If you have young clients in your book, you’re not charging them enough.

So finds a study by PriceMetrix, released today.

Advisors are discounting their equity trade commissions by 36%, on average, even though clients aged 20-to-39 have fewer assets and trade less. That’s the highest discount among all age groups.

Read: Don’t be too quick to discount

And those discounts don’t breed loyalty. Young investors close their accounts more often than any other age group: 17% of accounts that were open at some point during the study’s 12-month measurement period closed by the end.

“This suggests the opposite of what many advisors believe — that attracting clients when they are young means they’re going to stay and grow with you,” says the study.

“Rather, what our data shows is that whether it’s your decision or theirs, your young clients are actually more likely to leave than others, even though you’d expect the rate of closure to be the lowest of any age group.”
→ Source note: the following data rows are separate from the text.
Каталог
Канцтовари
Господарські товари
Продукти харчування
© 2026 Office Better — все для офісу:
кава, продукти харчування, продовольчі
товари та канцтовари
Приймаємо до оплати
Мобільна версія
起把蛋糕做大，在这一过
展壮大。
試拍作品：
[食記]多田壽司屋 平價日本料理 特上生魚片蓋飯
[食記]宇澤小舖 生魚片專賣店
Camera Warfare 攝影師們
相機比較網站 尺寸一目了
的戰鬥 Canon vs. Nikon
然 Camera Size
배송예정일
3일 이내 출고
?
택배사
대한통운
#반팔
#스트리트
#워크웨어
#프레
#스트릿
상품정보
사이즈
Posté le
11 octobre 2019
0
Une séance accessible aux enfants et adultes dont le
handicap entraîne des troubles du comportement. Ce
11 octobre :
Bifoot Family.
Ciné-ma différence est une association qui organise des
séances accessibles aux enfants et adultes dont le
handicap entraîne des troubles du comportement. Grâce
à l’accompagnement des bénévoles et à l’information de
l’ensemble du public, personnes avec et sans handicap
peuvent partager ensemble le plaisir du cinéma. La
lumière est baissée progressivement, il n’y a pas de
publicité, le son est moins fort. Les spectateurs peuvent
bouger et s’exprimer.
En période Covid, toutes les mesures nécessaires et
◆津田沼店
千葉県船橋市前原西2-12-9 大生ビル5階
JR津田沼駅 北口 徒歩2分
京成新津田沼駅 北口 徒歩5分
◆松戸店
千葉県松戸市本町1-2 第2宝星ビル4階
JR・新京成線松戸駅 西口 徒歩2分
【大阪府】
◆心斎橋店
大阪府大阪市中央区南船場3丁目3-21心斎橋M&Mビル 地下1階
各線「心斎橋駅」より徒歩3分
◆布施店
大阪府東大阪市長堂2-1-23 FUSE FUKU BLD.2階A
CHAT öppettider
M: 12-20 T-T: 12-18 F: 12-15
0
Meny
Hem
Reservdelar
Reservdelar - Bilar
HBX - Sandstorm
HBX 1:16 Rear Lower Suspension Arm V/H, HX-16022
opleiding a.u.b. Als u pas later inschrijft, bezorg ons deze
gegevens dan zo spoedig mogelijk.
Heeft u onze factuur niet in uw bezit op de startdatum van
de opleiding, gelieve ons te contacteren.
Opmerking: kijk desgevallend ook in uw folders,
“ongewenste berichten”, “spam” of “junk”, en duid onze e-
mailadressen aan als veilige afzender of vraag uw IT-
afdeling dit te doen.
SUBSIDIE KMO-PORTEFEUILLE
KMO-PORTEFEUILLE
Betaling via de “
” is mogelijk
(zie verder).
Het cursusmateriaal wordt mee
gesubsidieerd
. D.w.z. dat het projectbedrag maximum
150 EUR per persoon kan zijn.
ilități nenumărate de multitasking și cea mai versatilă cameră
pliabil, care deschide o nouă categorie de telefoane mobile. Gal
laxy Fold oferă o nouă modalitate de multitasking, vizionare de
Read: How to spot high-potential clients

Young investors are more price sensitive than older ones, the study adds. “It may be the case that with a smaller portfolio size, they are simply unable to take full advantage of the value proposition of a full-service investment advisor.”

Young clients constitute 8% of the typical North American book of business. Fifty-two percent are between 40 and 64 years old, and 40% are 65 and older.

Advisors licensed less than three years have a higher proportion of investors aged 20-to-39 in their books. There is little difference in the age distribution of large and small producers’ books.

Read: Five pieces of advice for young clients and prospects

“As advisors patiently wait for their young clients to accumulate more wealth, they should ask themselves if it’s worth it.”